Sprayground fait ses débuts à la Fashion Week de Londres avec un show explosif

Fondée en 2010 par le designer David BenDavid, Sprayground s’est imposée en quelques années comme l’enfant terrible de la mode urbaine. Connue d’abord pour ses sacs à dos aux designs audacieux et irrévérencieux, la marque new-yorkaise est rapidement devenue un véritable mouvement culturel, brouillant les frontières entre streetwear, luxe et art. Hier, elle a franchi une étape historique : pour la première fois, Sprayground défilait à la Fashion Week de Londres.

Et quel baptême. Le mythique Freemasons’ Hall s’est mué en un véritable playground de 47 silhouettes, où le streetwear s’est frotté au savoir-faire du luxe. Entre accessoires rehaussés, bagages réinventés et silhouettes dual-gender, le show a affirmé l’ADN de Sprayground : provoquer, surprendre et célébrer la créativité sans limites.

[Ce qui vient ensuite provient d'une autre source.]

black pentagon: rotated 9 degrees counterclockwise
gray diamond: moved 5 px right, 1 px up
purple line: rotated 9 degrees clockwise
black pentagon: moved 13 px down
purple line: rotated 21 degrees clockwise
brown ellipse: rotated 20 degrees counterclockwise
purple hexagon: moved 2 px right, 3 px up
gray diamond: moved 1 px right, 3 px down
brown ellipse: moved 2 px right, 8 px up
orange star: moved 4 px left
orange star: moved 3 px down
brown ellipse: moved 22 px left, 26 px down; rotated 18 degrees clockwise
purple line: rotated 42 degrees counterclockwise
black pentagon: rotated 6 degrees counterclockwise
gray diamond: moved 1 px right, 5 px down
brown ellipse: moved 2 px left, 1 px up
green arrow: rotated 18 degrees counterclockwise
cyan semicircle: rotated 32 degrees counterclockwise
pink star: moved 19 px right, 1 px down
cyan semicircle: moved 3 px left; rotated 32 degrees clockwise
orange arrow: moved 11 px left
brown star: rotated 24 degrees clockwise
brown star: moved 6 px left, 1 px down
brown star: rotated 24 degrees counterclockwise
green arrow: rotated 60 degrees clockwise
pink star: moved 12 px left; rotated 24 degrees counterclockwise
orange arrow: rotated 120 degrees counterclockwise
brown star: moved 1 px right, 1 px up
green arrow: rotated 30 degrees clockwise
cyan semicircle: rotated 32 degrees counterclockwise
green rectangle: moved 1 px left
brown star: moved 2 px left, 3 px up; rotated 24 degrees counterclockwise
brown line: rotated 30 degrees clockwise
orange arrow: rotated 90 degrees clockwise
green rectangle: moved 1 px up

La collection SS26 brillait par son énergie visuelle. Couleurs explosives, imprimés disruptifs et découpes futuristes se mêlaient dans une mise en scène qui tenait autant du concert que du défilé. Chaque look semblait porter un message : celui d’une mode qui ne s’excuse pas d’être excessive, théâtrale, résolument libre. Les sacs iconiques, véritables stars de la maison, étaient revisités dans des déclinaisons encore plus audacieuses — preuve que Sprayground n’en finit pas de réinventer l’accessoire en objet culturel.

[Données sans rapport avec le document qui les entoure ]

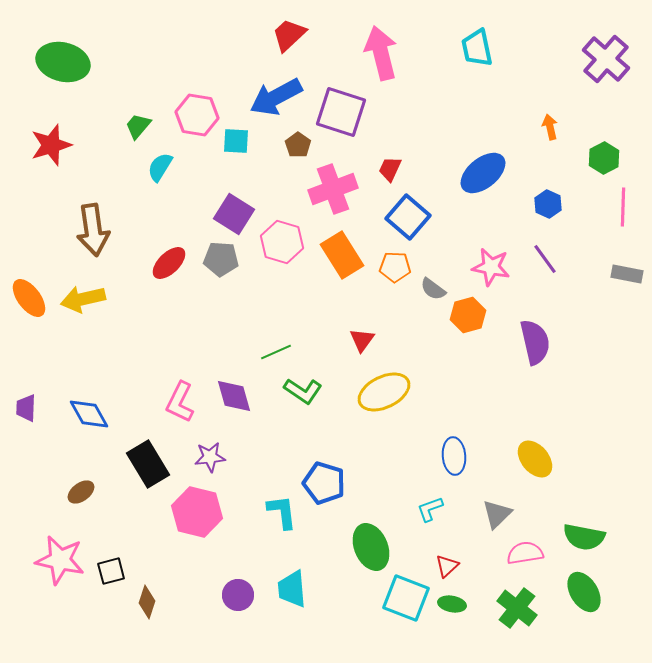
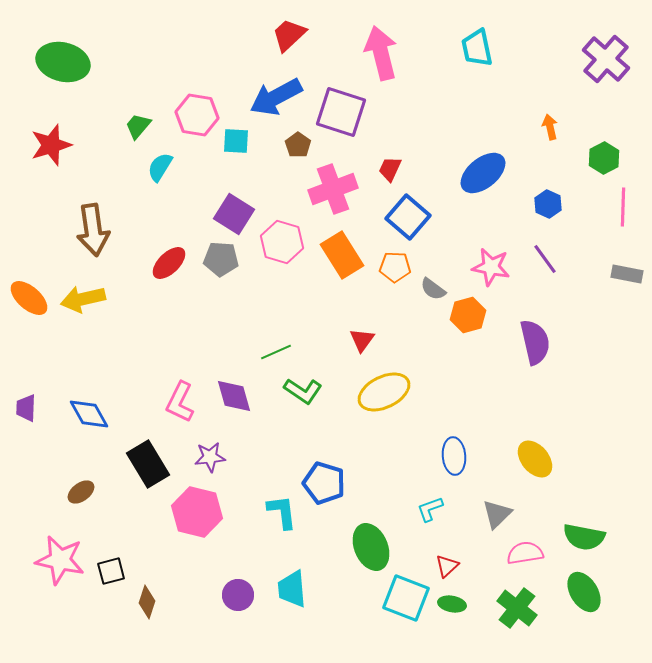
orange ellipse at (29, 298): rotated 12 degrees counterclockwise
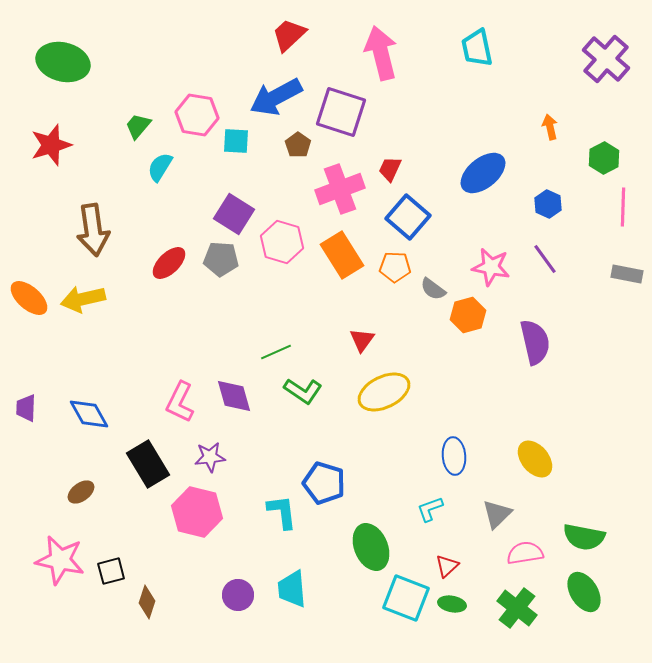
pink cross at (333, 189): moved 7 px right
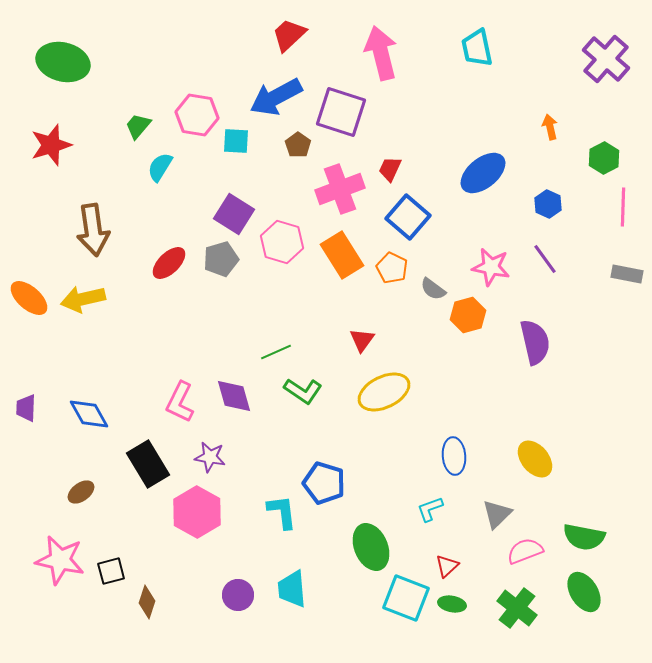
gray pentagon at (221, 259): rotated 20 degrees counterclockwise
orange pentagon at (395, 267): moved 3 px left, 1 px down; rotated 24 degrees clockwise
purple star at (210, 457): rotated 16 degrees clockwise
pink hexagon at (197, 512): rotated 15 degrees clockwise
pink semicircle at (525, 553): moved 2 px up; rotated 12 degrees counterclockwise
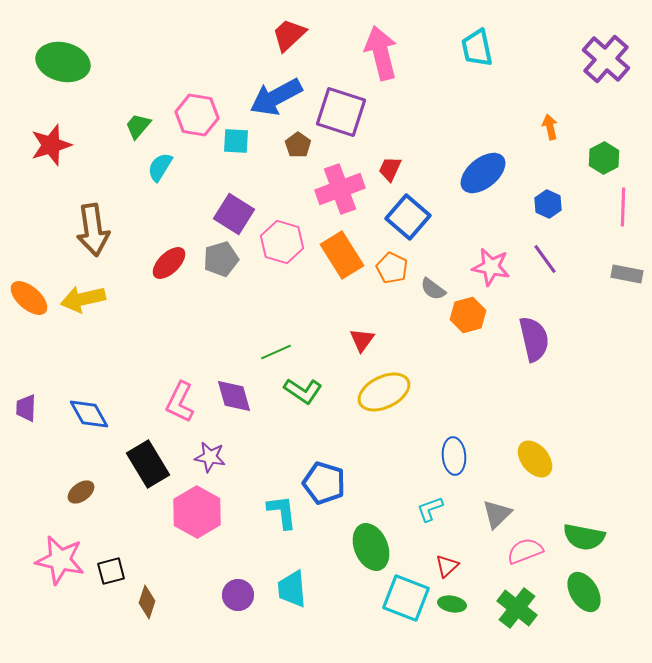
purple semicircle at (535, 342): moved 1 px left, 3 px up
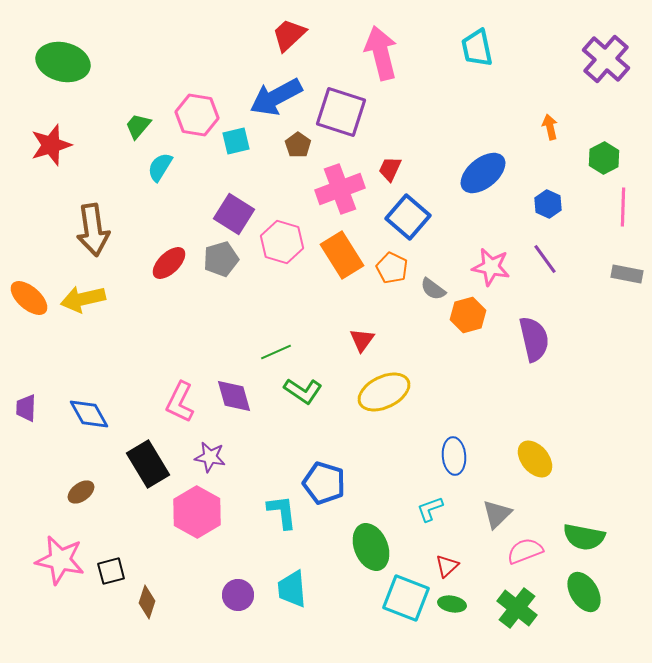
cyan square at (236, 141): rotated 16 degrees counterclockwise
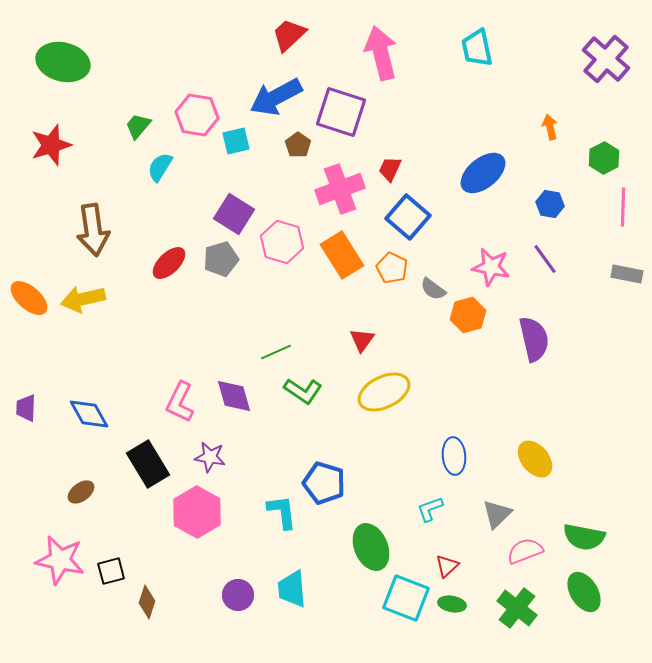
blue hexagon at (548, 204): moved 2 px right; rotated 16 degrees counterclockwise
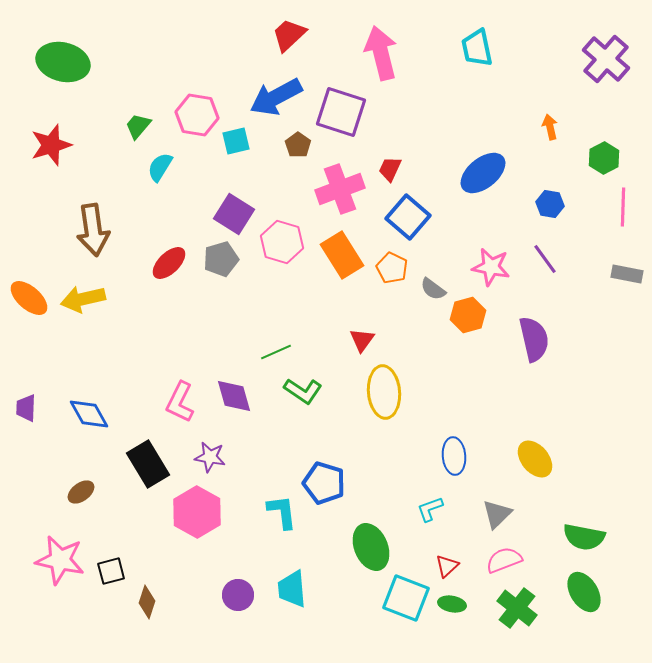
yellow ellipse at (384, 392): rotated 69 degrees counterclockwise
pink semicircle at (525, 551): moved 21 px left, 9 px down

Mais le clou du spectacle tenait aussi aux collaborations. Pour cette saison, Sprayground a fait dialoguer son univers avec des géants de la culture et du design : Porsche, symbole d’ingénierie et de vitesse, Frank Lloyd Wright, maître de l’architecture moderniste, et même Disney, incarnation de l’imaginaire collectif. Trois collaborations inattendues, qui traduisent la volonté de la marque de créer des ponts entre la mode et des disciplines aussi variées que l’automobile, l’art et le divertissement.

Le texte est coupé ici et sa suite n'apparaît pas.